Arthur
Weasley lasciò una lettera alla moglie dicendole di aprirla
soltanto nel caso
in cui fosse morto. La sera in cui lei andò al San Mungo, e
vide il marito
moribondo a causa dei morsi di Nagini, impaurita, aprì la
lettera e lesse:
“Cara
Molly,
ti
scrivo
questa lettera ben sapendo che, quando la leggerai, io non
potrò essere lì ad
asciugarti le lacrime che verserai. Perché, amore mio, ti
conosco e so che le
verserai!
Per
prima
cosa vorrei ringraziarti dell’amore che hai sempre dimostrato
per me, e che non
è mai venuto a mancare nel nostro rapporto soprattutto per
merito tuo. Non deve
essere stato facile per te vedere i tuoi figli crescere passandosi i
vestiti,
alle volte troppo logori, e utilizzando libri di seconda mano, quando
non di
terza o quarta.
Eppure
mai
una volta che mi abbia detto: “Arthur, così non va
bene!”. Sapevi che quelle
tue parole avrebbero potuto ferirmi nell’orgoglio. Lavoravo,
ho sempre lavorato
tanto per dare a te e ai nostri figli il più che ho potuto.
Obietterai
che forse non è stato abbastanza! No, non obietterai! Lo
avresti già fatto
tempo fa, quando la situazione diventava ogni giorno più
critica, e non
sapevamo più come tirare avanti.

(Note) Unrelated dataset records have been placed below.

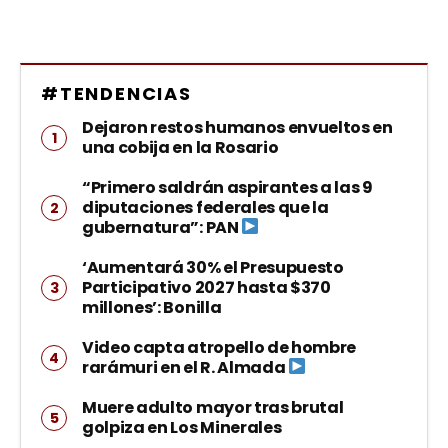
#TENDENCIAS
Dejaron restos humanos envueltos en
una cobija en la Rosario
“Primero saldrán aspirantes a las 9
diputaciones federales que la
gubernatura”: PAN
‘Aumentará 30% el Presupuesto
Participativo 2027 hasta $370
millones’: Bonilla
Video capta atropello de hombre
rarámuri en el R. Almada
Muere adulto mayor tras brutal
golpiza en Los Minerales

Ma non lo facesti allora e,
sono sicuro, non
lo farai adesso.
Però,
permettimi amore mio, obietto io! Avrei dovuto fare di più!
O meglio, avrei
voluto darvi di più! Vi avrei dato tutto il cielo che brilla
la notte,
sbadiglia al mattino e s’imbarazza la sera arrossandosi le
guance.
Invece
tu
hai stretto i denti e ogni giorno con il sorriso tra le labbra
presentavi alla
tua famiglia il poco cibo condito con tutto il tuo affetto.
Vorrei
ringraziarti perché mi hai dato i nostri figli: Bill,
Charlie, Pearce, i
gemelli, Ron e la piccola Ginny. Non solo perché li hai
messi al mondo, ma
perché hai insegnato loro ad amarmi. Ad amare me: un padre
che esce presto la
mattina e torna la sera, che diversi maghi considerano inferiore e
disprezzano,
che non indossa abiti eleganti e nuovi, e da tanto tempo, troppo, non
cambia la
sua borsa da lavoro.
Hai
permesso
che loro non si vergognassero di me, mostrandogli e ricordandogli
giorno dopo
giorno ogni singola carezza che avevo per loro, ogni pensiero di gioia
o
preoccupazione che mi esaltava il cuore o me lo attanagliava in un
dolore senza
fine.
Mi
hai dato tutto
ciò che desideravo, ma non avevo il coraggio di chiedere.
Cosa può chiedere un
uomo che manca tutto il giorno e che non riesce a comprare neanche gli
abiti
nuovi ai propri bambini? Può chiedere amore e comprensione?
Rispondo io per te:
no, non può chiedere ma tu, senza che io chiedessi niente,
mi hai dato tutto.
Infine
vorrei ringraziarti per essere ancora qui, a leggere questa mia lettera
in
ricordo di un uomo che, seppur non sia riuscito a regalarti tutto
ciò che
avrebbe voluto, non si è mai tirato indietro e ti ha offerto
tutto ciò che ha
potuto.
Non
piangere
per me amore mio, il mio cuore vive in te e nei nostri ragazzi. Non ti
ho mai
chiesto niente perché non credevo di meritarlo ma ora ti
chiedo una cosa, che
ti servirà per andare avanti quando ti sentirai triste e
sola: non smettere di
sorridere!
Sorridi
sempre, anche con le lacrime agli occhi! Anche ora che stai leggendo
questa mia
lettera! Anche quando la terra coprirà la mia bara! Ogni
volta che penserai a
me, sorridi.
Io
ti
osserverò dal cielo e il tuo sorriso sarà la
prova del tuo amore eterno.
Allora, quando la sera vedrai il cielo che si tinge le guancie di
rosso, sarò
io che arrossisco davanti al tuo sorriso”.
Arthur
si
svegliò la mattina dopo, sul comodino c’era una
foto della sua famiglia che gli
sorrideva!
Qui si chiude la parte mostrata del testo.